Free, collaboratively generated maps are uniquely valuable to humanitarian work and economic development, especially in places where base map data is often missing, out of date, or rapidly changing. OpenStreetMap is an open data project founded to create a free and open map of the world, built primarily by volunteers surveying with pencil and paper, GPS units or by digitizing aerial imagery and finding and liberating existing public sources of geographic data.
Humanitarian OpenStreetMap Team [HOT], a US 501(c)(3) charitable organization, was launched in 2010 to promote and support the thousands of volunteers and dozens of local groups around the world that work to build OpenStreetMap, with an emphasis on humanitarian mapping to aid disaster relief, preparedness and economic development.

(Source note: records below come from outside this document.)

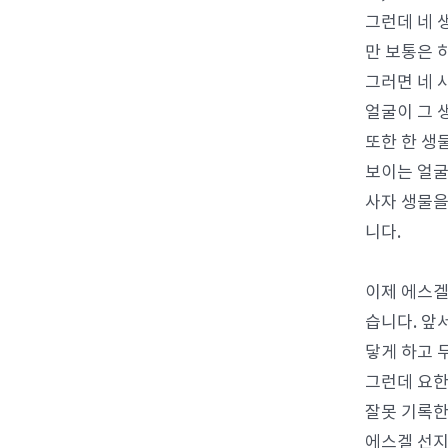
그런데 네 
만 보통은 
그러면 네 
얼굴이 그 
또한 한 생
보이는 얼굴
사자 생물을
니다.
이제 에스겔
습니다. 앞
닿게 하고 
그런데 요한
잘못 기록한
에스겔 선지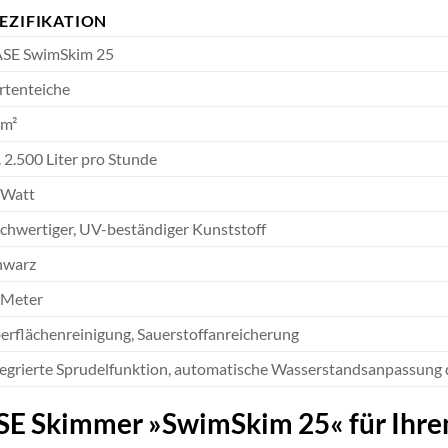
EZIFIKATION
SE SwimSkim 25
rtenteiche
 m²
 2.500 Liter pro Stunde
 Watt
chwertiger, UV-beständiger Kunststoff
hwarz
 Meter
erflächenreinigung, Sauerstoffanreicherung
tegrierte Sprudelfunktion, automatische Wasserstandsanpassung 
SE Skimmer »SwimSkim 25« für Ihre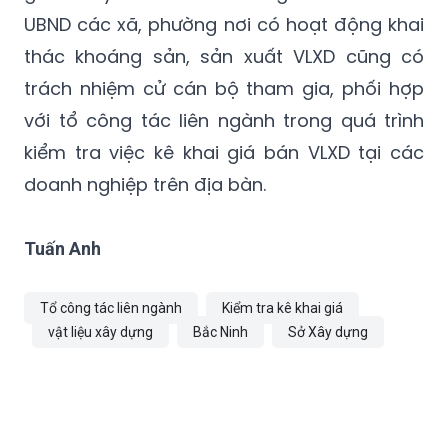
thác khoáng sản, sản xuất VLXD cũng có
trách nhiệm cử cán bộ tham gia, phối hợp
với tổ công tác liên ngành trong quá trình
kiểm tra việc kê khai giá bán VLXD tại các
doanh nghiệp trên địa bàn.
Tuấn Anh
Tổ công tác liên ngành
Kiểm tra kê khai giá
vật liệu xây dựng
Bắc Ninh
Sở Xây dựng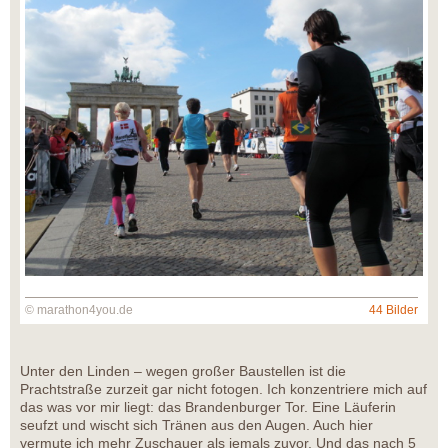
© marathon4you.de
44 Bilder
Unter den Linden – wegen großer Baustellen ist die
Prachtstraße zurzeit gar nicht fotogen. Ich konzentriere mich auf
das was vor mir liegt: das Brandenburger Tor. Eine Läuferin
seufzt und wischt sich Tränen aus den Augen. Auch hier
vermute ich mehr Zuschauer als jemals zuvor. Und das nach 5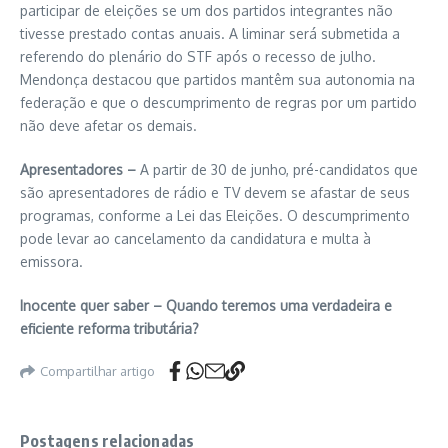
participar de eleições se um dos partidos integrantes não
tivesse prestado contas anuais. A liminar será submetida a
referendo do plenário do STF após o recesso de julho.
Mendonça destacou que partidos mantêm sua autonomia na
federação e que o descumprimento de regras por um partido
não deve afetar os demais.
Apresentadores –
A partir de 30 de junho, pré-candidatos que
são apresentadores de rádio e TV devem se afastar de seus
programas, conforme a Lei das Eleições. O descumprimento
pode levar ao cancelamento da candidatura e multa à
emissora.
Inocente quer saber – Quando teremos uma verdadeira e
eficiente reforma tributária?
Compartilhar artigo
Postagens relacionadas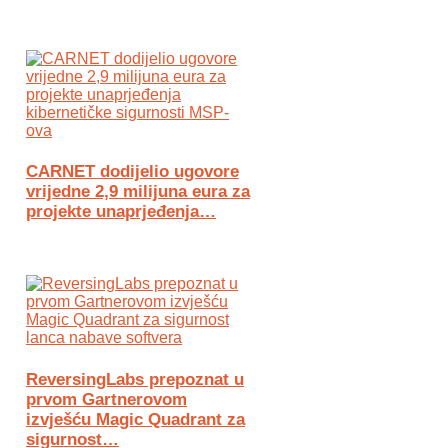
CARNET dodijelio ugovore
vrijedne 2,9 milijuna eura za
projekte unaprjeđenja…
ReversingLabs prepoznat u
prvom Gartnerovom
izvješću Magic Quadrant za
sigurnost…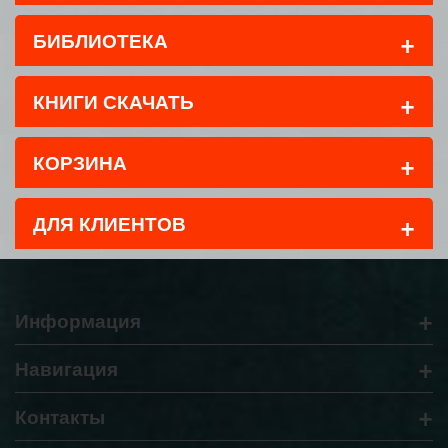
+
БИБЛИОТЕКА
+
КНИГИ СКАЧАТЬ
+
КОРЗИНА
+
ДЛЯ КЛИЕНТОВ
+
Информация
+
Навигация
+
Контакты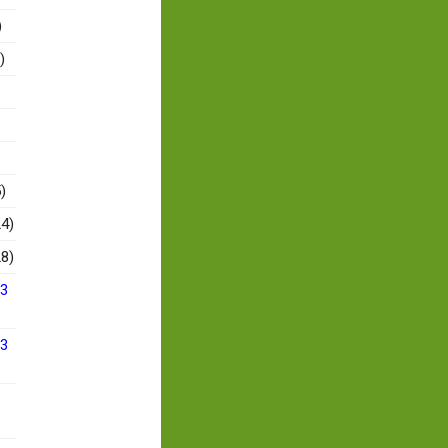
)
)
)
4)
8)
13
13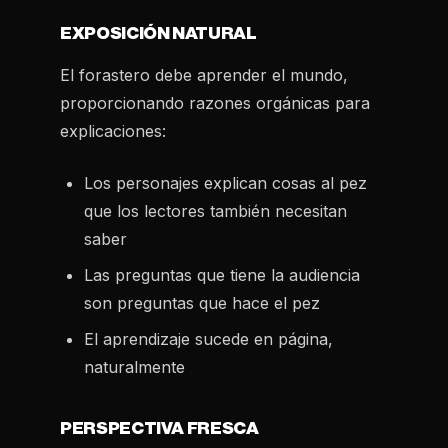
EXPOSICIÓN NATURAL
El forastero debe aprender el mundo,
proporcionando razones orgánicas para
explicaciones:
Los personajes explican cosas al pez
que los lectores también necesitan
saber
Las preguntas que tiene la audiencia
son preguntas que hace el pez
El aprendizaje sucede en página,
naturalmente
PERSPECTIVA FRESCA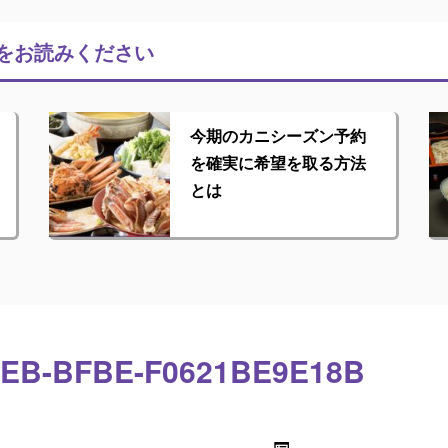
をお読みください
今期のカニシーズン予約
を確実に希望を取る方法
とは
6EB-BFBE-F0621BE9E18B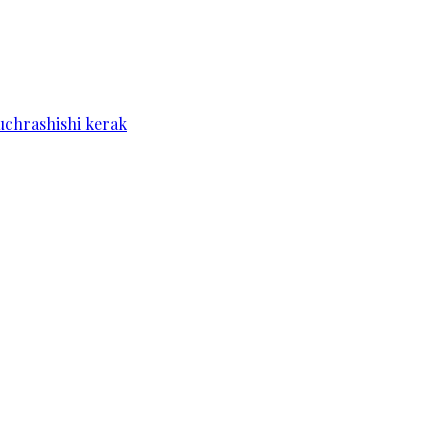
 uchrashishi kerak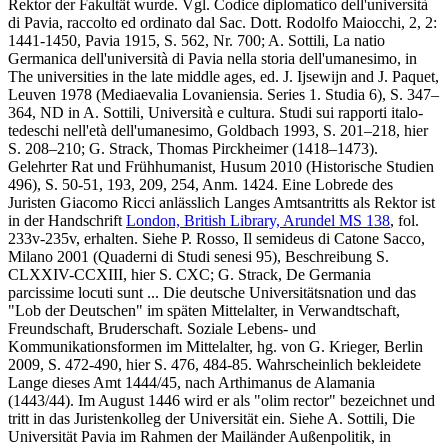
Rektor der Fakultät wurde. Vgl. Codice diplomatico dell'università
di Pavia, raccolto ed ordinato dal Sac. Dott. Rodolfo Maiocchi, 2, 2:
1441-1450, Pavia 1915, S. 562, Nr. 700; A. Sottili, La natio
Germanica dell'università di Pavia nella storia dell'umanesimo, in
The universities in the late middle ages, ed. J. Ijsewijn and J. Paquet,
Leuven 1978 (Mediaevalia Lovaniensia. Series 1. Studia 6), S. 347–
364, ND in A. Sottili, Università e cultura. Studi sui rapporti italo-
tedeschi nell'età dell'umanesimo, Goldbach 1993, S. 201–218, hier
S. 208–210; G. Strack, Thomas Pirckheimer (1418–1473).
Gelehrter Rat und Frühhumanist, Husum 2010 (Historische Studien
496), S. 50-51, 193, 209, 254, Anm. 1424. Eine Lobrede des
Juristen Giacomo Ricci anlässlich Langes Amtsantritts als Rektor ist
in der Handschrift
London, British Library, Arundel MS 138
, fol.
233v-235v, erhalten. Siehe P. Rosso, Il semideus di Catone Sacco,
Milano 2001 (Quaderni di Studi senesi 95), Beschreibung S.
CLXXIV-CCXIII, hier S. CXC; G. Strack, De Germania
parcissime locuti sunt ... Die deutsche Universitätsnation und das
"Lob der Deutschen" im späten Mittelalter, in Verwandtschaft,
Freundschaft, Bruderschaft. Soziale Lebens- und
Kommunikationsformen im Mittelalter, hg. von G. Krieger, Berlin
2009, S. 472-490, hier S. 476, 484-85. Wahrscheinlich bekleidete
Lange dieses Amt 1444/45, nach Arthimanus de Alamania
(1443/44). Im August 1446 wird er als "olim rector" bezeichnet und
tritt in das Juristenkolleg der Universität ein. Siehe A. Sottili, Die
Universität Pavia im Rahmen der Mailänder Außenpolitik, in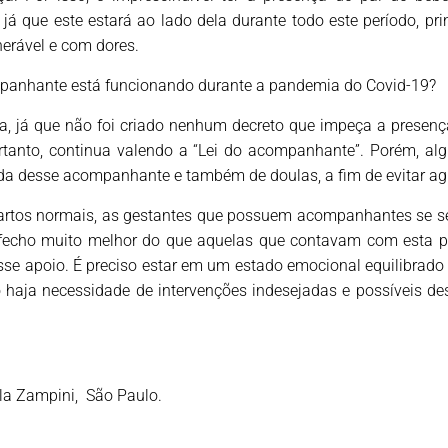
, já que este estará ao lado dela durante todo este período, p
lnerável e com dores.
panhante está funcionando durante a pandemia do Covid-19?
a, já que não foi criado nenhum decreto que impeça a prese
ortanto, continua valendo a “Lei do acompanhante”. Porém, alg
ada desse acompanhante e também de doulas, a fim de evitar a
rtos normais, as gestantes que possuem acompanhantes se s
echo muito melhor do que aquelas que contavam com esta pr
sse apoio. É preciso estar em um estado emocional equilibrado
o haja necessidade de intervenções indesejadas e possíveis de
la Zampini, São Paulo.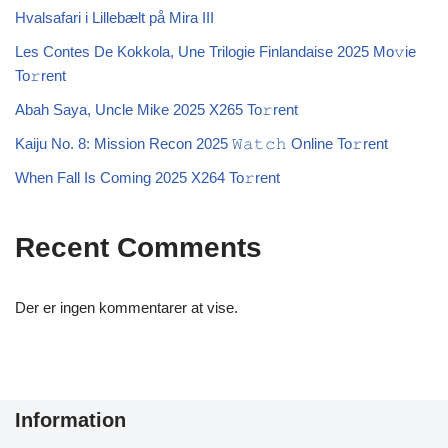
Hvalsafari i Lillebælt på Mira III
Les Contes De Kokkola, Une Trilogie Finlandaise 2025 Mo𝚟ie
To𝚛rent
Abah Saya, Uncle Mike 2025 X265 To𝚛rent
Kaiju No. 8: Mission Recon 2025 𝚆𝚊𝚝𝚌𝚑 Online To𝚛rent
When Fall Is Coming 2025 X264 To𝚛rent
Recent Comments
Der er ingen kommentarer at vise.
Information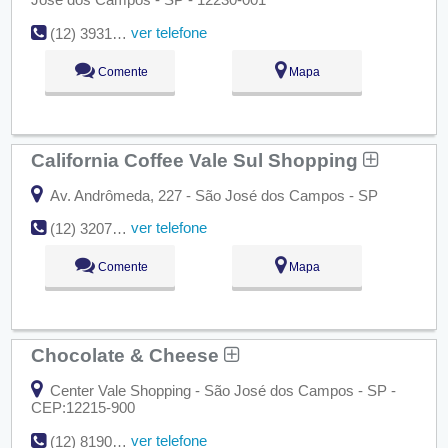
ver telefone
(12) 3931-9497
Comente
Mapa
California Coffee Vale Sul Shopping
Av. Andrômeda, 227 - São José dos Campos - SP
ver telefone
(12) 3207-8714
Comente
Mapa
Chocolate & Cheese
Center Vale Shopping - São José dos Campos - SP -
CEP:12215-900
ver telefone
(12) 8190-4272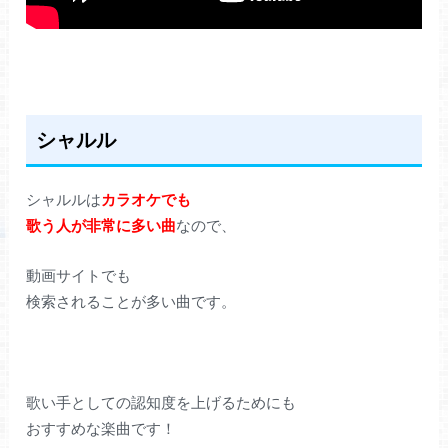
シャルル
シャルルは
カラオケでも
歌う人が非常に多い曲
なので、
動画サイトでも
検索されることが多い曲です。
歌い手としての認知度を上げるためにも
おすすめな楽曲です！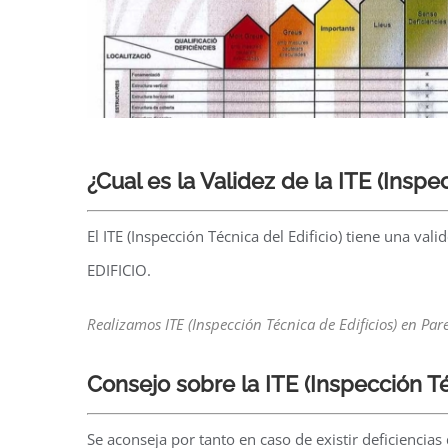
¿Cual es la Validez de la ITE (Inspe
El ITE (Inspección Técnica del Edificio) tiene una 
EDIFICIO.
Realizamos ITE (Inspección Técnica de Edificios) en Pare
Consejo sobre la ITE
(Inspección Té
Se aconseja por tanto en caso de existir deficiencias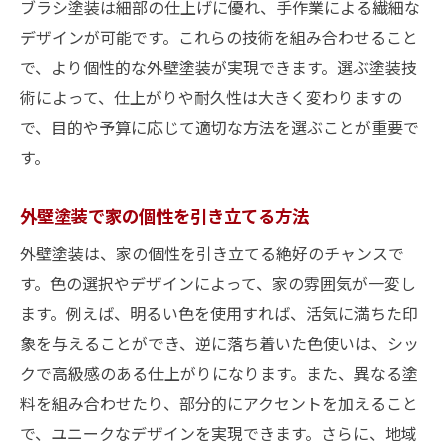
DIYでできる簡単な外壁塗装
ブラシ塗装は細部の仕上げに優れ、手作業による繊細な
デザインが可能です。これらの技術を組み合わせること
エコフレンドリーな外壁塗装で環境にも配慮し
で、より個性的な外壁塗装が実現できます。選ぶ塗装技
た家づくり
術によって、仕上がりや耐久性は大きく変わりますの
エコフレンドリー塗料の選び方
で、目的や予算に応じて適切な方法を選ぶことが重要で
環境に優しい塗装技術
す。
持続可能な材料の活用
太陽光反射塗料のメリット
外壁塗装で家の個性を引き立てる方法
VOCフリー塗料の重要性
外壁塗装は、家の個性を引き立てる絶好のチャンスで
エネルギー効率を高める外壁塗装
す。色の選択やデザインによって、家の雰囲気が一変し
耐久性の高い塗料を選ぶ外壁塗装のポイント
ます。例えば、明るい色を使用すれば、活気に満ちた印
耐久性の高い塗料の特徴
象を与えることができ、逆に落ち着いた色使いは、シッ
クで高級感のある仕上がりになります。また、異なる塗
気候に合わせた塗料選び
料を組み合わせたり、部分的にアクセントを加えること
防水性と通気性のバランス
で、ユニークなデザインを実現できます。さらに、地域
メンテナンスのしやすさ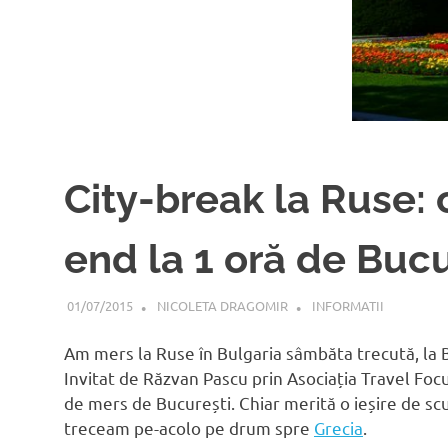
City-break la Ruse: 
end la 1 oră de Bucu
01/07/2015
NICOLETA DRAGOMIR
INFORMATII
Am mers la Ruse în Bulgaria sâmbăta trecută, la Bl
Invitat de Răzvan Pascu prin Asociația Travel Foc
de mers de București. Chiar merită o ieșire de sc
treceam pe-acolo pe drum spre
Grecia
.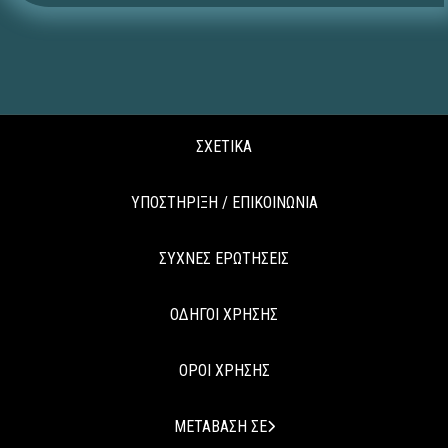
ΣΧΕΤΙΚΑ
ΥΠΟΣΤΗΡΙΞΗ / ΕΠΙΚΟΙΝΩΝΙΑ
ΣΥΧΝΕΣ ΕΡΩΤΗΣΕΙΣ
ΟΔΗΓΟΙ ΧΡΗΣΗΣ
ΟΡΟΙ ΧΡΗΣΗΣ
ΜΕΤΑΒΑΣΗ ΣΕ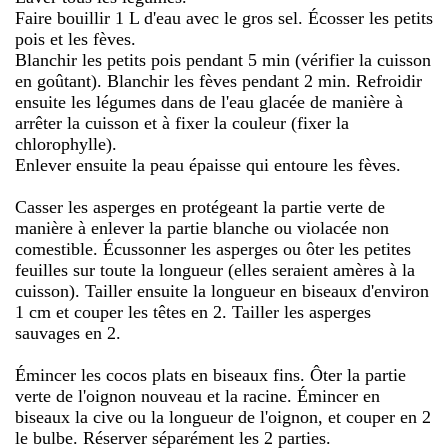
Faire bouillir 1 L d'eau avec le gros sel. Écosser les petits
pois et les fèves.
Blanchir les petits pois pendant 5 min (vérifier la cuisson
en goûtant). Blanchir les fèves pendant 2 min. Refroidir
ensuite les légumes dans de l'eau glacée de manière à
arrêter la cuisson et à fixer la couleur (fixer la
chlorophylle).
Enlever ensuite la peau épaisse qui entoure les fèves.
Casser les asperges en protégeant la partie verte de
manière à enlever la partie blanche ou violacée non
comestible. Écussonner les asperges ou ôter les petites
feuilles sur toute la longueur (elles seraient amères à la
cuisson). Tailler ensuite la longueur en biseaux d'environ
1 cm et couper les têtes en 2. Tailler les asperges
sauvages en 2.
Émincer les cocos plats en biseaux fins. Ôter la partie
verte de l'oignon nouveau et la racine. Émincer en
biseaux la cive ou la longueur de l'oignon, et couper en 2
le bulbe. Réserver séparément les 2 parties.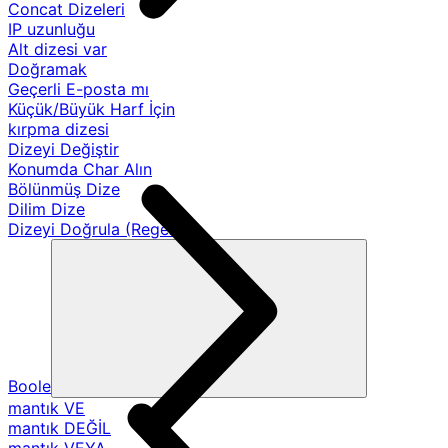
Concat Dizeleri
IP uzunluğu
Alt dizesi var
Doğramak
Geçerli E-posta mı
Küçük/Büyük Harf İçin
kırpma dizesi
Dizeyi Değiştir
Konumda Char Alın
Bölünmüş Dize
Dilim Dize
Dizeyi Doğrula (Regex)
Boole
mantık VE
mantık DEĞİL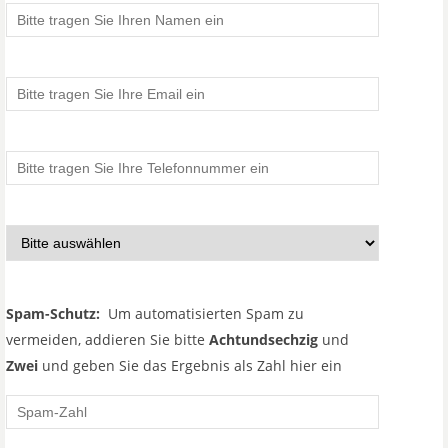
Spam-Schutz:
Um automatisierten Spam zu
vermeiden, addieren Sie bitte
Achtundsechzig
und
Zwei
und geben Sie das Ergebnis als Zahl hier ein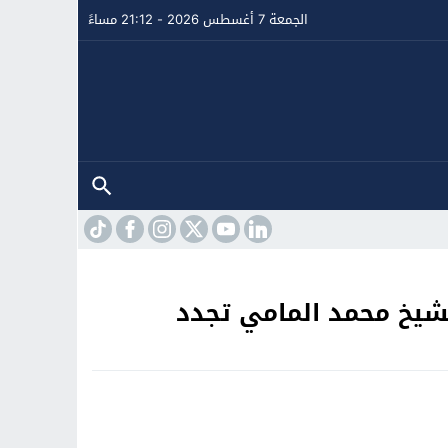
الجمعة 7 أغسطس 2026 - 21:12 مساءً
الشيخ محمد المامي تجدد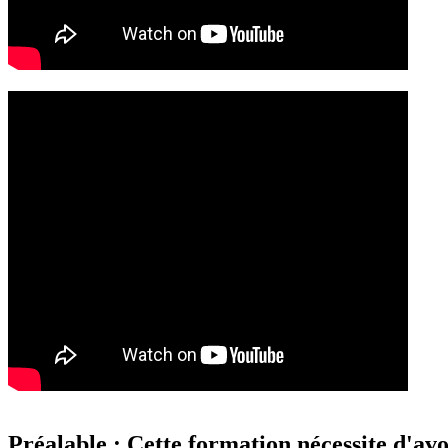
Préalable : Cette formation nécessite d'a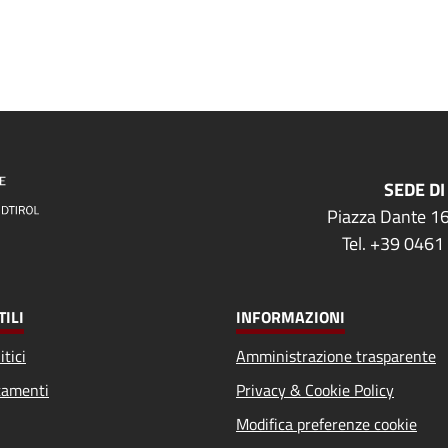
SEDE DI
Piazza Dante 16
Tel. +39 0461
TILI
INFORMAZIONI
itici
Amministrazione trasparente
amenti
Privacy & Cookie Policy
Modifica preferenze cookie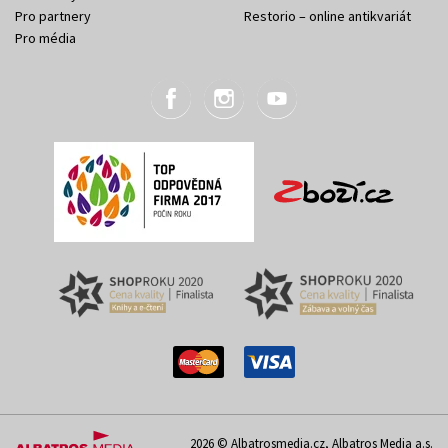
Pro partnery
Restorio – online antikvariát
Pro média
2026 © Albatrosmedia.cz, Albatros Media a.s.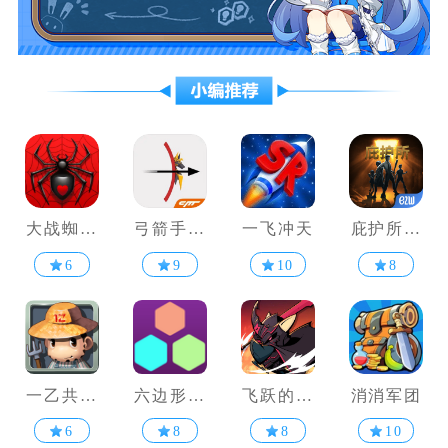
大战蜘蛛
弓箭手大
一飞冲天
庇护所中
纸牌
作战
文正版
6
9
10
8
一乙共享
六边形消
飞跃的旅
消消军团
农场
消乐
行者
6
8
8
10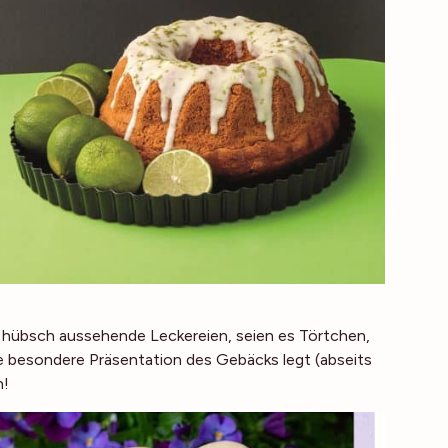
 hübsch aussehende Leckereien, seien es Törtchen,
ne besondere Präsentation des Gebäcks legt (abseits
n!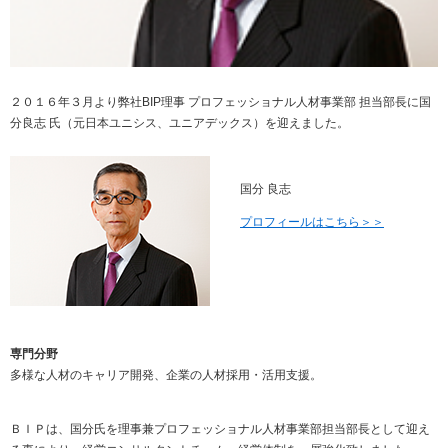
２０１６年３月より弊社BIP理事 プロフェッショナル人材事業部 担当部長に国
分良志 氏（元日本ユニシス、ユニアデックス）を迎えました。
国分 良志
プロフィールはこちら＞＞
専門分野
多様な人材のキャリア開発、企業の人材採用・活用支援。
ＢＩＰは、国分氏を理事兼プロフェッショナル人材事業部担当部長として迎え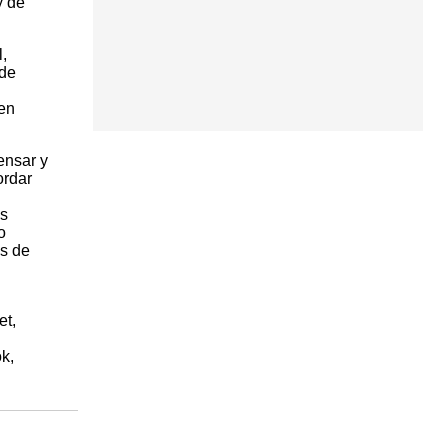
y de
,
 de
 en
ensar y
ordar
as
o
es de
et,
k,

In its role organizing crisis response mapping, HOT acts as a bridge between the OpenStreetMap community and traditional humanitarian responders like MSF, the Red Cross, UNOCHA as well as local groups and governments.
To further the mission of OpenStreetMap, HOT sponsors and coordinates the development and hosting of several open source software tools specifically for the OpenStreetMap community.
They also fund field training and data collection for existing and new OpenStreetMap groups, produce learning and training materials for people doing OpenStreetMap mapping and train skilled mapping coordinators to organize volunteer mappers' efforts in emergency response to crises and disasters.
HOT sponsored teams work in countries around the world helping collect geographic data and training and learning from local communities to map information in OpenStreetMap that is important to them. Their goal is to help build self sustaining local groups of motivated and skilled mappers.
They are dedicated to applying the principles of open source software and open data sharing towards humanitarian response and economic development and inclusiveness in all of their endeavors.